Après un parcours décevant en festival, le troisième long-métrage de Lucile Hadzihalilovic sort en France dans moins de quinze salles. Malgré un excellent début de filmographie, il est malheureux de voir une réalisatrice aussi talentueuse boudée par les grands festivals, le public et les cinéphiles adeptes d’elevated horror. Car Earwig aurait tout à fait pu être produit ou distribué par A24 tant il est envoûtant et dans l’air du temps.

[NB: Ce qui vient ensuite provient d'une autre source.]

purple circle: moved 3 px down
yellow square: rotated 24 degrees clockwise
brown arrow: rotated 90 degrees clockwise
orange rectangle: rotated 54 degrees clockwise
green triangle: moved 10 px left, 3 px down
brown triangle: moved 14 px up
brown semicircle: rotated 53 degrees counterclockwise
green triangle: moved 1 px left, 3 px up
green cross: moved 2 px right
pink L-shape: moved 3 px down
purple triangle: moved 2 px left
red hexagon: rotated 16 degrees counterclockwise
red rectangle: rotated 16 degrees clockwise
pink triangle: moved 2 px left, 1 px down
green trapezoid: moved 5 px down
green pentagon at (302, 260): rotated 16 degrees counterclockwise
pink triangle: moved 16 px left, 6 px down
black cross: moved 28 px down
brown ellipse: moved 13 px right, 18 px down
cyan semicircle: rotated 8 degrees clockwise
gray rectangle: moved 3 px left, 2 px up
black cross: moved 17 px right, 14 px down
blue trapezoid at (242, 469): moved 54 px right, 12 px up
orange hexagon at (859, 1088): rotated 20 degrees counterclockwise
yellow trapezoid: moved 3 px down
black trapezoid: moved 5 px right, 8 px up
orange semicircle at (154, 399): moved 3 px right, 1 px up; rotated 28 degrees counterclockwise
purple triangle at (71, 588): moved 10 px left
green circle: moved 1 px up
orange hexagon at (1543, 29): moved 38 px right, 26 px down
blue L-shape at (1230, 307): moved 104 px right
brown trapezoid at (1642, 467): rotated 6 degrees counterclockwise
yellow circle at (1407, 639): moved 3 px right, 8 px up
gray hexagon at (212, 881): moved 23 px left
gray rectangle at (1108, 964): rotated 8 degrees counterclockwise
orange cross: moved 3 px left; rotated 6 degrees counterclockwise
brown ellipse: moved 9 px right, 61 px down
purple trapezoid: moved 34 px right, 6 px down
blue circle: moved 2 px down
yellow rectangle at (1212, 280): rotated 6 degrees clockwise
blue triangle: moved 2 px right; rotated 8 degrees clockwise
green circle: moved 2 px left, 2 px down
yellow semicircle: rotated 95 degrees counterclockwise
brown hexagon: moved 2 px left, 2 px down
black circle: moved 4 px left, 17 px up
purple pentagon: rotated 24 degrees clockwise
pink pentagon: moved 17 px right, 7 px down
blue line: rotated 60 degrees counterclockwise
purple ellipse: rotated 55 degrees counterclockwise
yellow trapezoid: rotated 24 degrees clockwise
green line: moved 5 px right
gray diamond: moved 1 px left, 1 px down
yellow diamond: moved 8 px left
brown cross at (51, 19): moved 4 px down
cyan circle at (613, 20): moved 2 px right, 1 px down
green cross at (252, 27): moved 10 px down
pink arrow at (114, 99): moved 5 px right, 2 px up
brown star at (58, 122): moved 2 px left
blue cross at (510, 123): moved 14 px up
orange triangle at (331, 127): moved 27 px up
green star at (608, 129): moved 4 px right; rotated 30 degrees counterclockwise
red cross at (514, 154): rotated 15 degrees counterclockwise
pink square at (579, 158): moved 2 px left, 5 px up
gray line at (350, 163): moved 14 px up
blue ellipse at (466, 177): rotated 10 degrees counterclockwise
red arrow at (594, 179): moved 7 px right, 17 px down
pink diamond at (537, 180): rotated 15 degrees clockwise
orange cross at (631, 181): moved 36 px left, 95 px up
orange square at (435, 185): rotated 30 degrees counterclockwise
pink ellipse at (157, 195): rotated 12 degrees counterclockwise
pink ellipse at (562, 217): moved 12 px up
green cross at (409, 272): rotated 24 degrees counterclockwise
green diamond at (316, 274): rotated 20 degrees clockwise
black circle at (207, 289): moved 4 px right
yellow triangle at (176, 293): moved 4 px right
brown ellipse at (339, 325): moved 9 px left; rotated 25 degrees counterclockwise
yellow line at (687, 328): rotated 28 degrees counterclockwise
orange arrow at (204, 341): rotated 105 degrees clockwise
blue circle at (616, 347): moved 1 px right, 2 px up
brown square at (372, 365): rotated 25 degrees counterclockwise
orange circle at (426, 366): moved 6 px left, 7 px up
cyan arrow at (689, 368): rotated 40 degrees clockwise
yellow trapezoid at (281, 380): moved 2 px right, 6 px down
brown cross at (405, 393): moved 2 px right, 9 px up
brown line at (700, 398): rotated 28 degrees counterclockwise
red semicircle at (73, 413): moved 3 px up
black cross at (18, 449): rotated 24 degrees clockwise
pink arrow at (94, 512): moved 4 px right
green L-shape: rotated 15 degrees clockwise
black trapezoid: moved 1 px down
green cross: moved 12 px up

Dans une maison caustique et lugubre, Albert s’occupe de Mia, dont il est le dentiste et le tuteur. Les éléments de décor semblent tous liés à un mystérieux passé, dont on aperçoit quelques bribes au détour d’un reflet ; quel lien unit véritablement les deux personnages ? Comme dans ses deux premier films, Lucile Hadzihalilovic adopte une démarche soustractive, lente et sensorielle. Le récit, minimaliste et décontextualisé, fait le double-portrait d’une déchéance mentale et d’un amour impossible dont il ne semble émaner aucune tendresse mais seulement une détresse profonde. D’une claustrophobie étouffante, les rares plans en extérieur présentent un monde à bout de souffle et presque à l’arrêt, rappelant les univers d’Edward Hopper ou de Roy Andersson.
En plus d’être un bonbon pour l’imagination, Earwig attise les sens du spectateur à travers une mise en scène hypnotique mêlant expérimentations visuelles et sonores ; le spectateur est plongé dans une délicieuse somnolence pendant presque deux heures, à mi-chemin entre contemplation et paralysie.
Earwig / De Lucile Hadzihalilovic / Avec Paul Hilton, Romane Hemelaers, Romola Garai / France / 1h54 / Sortie le 18 janviers 2023.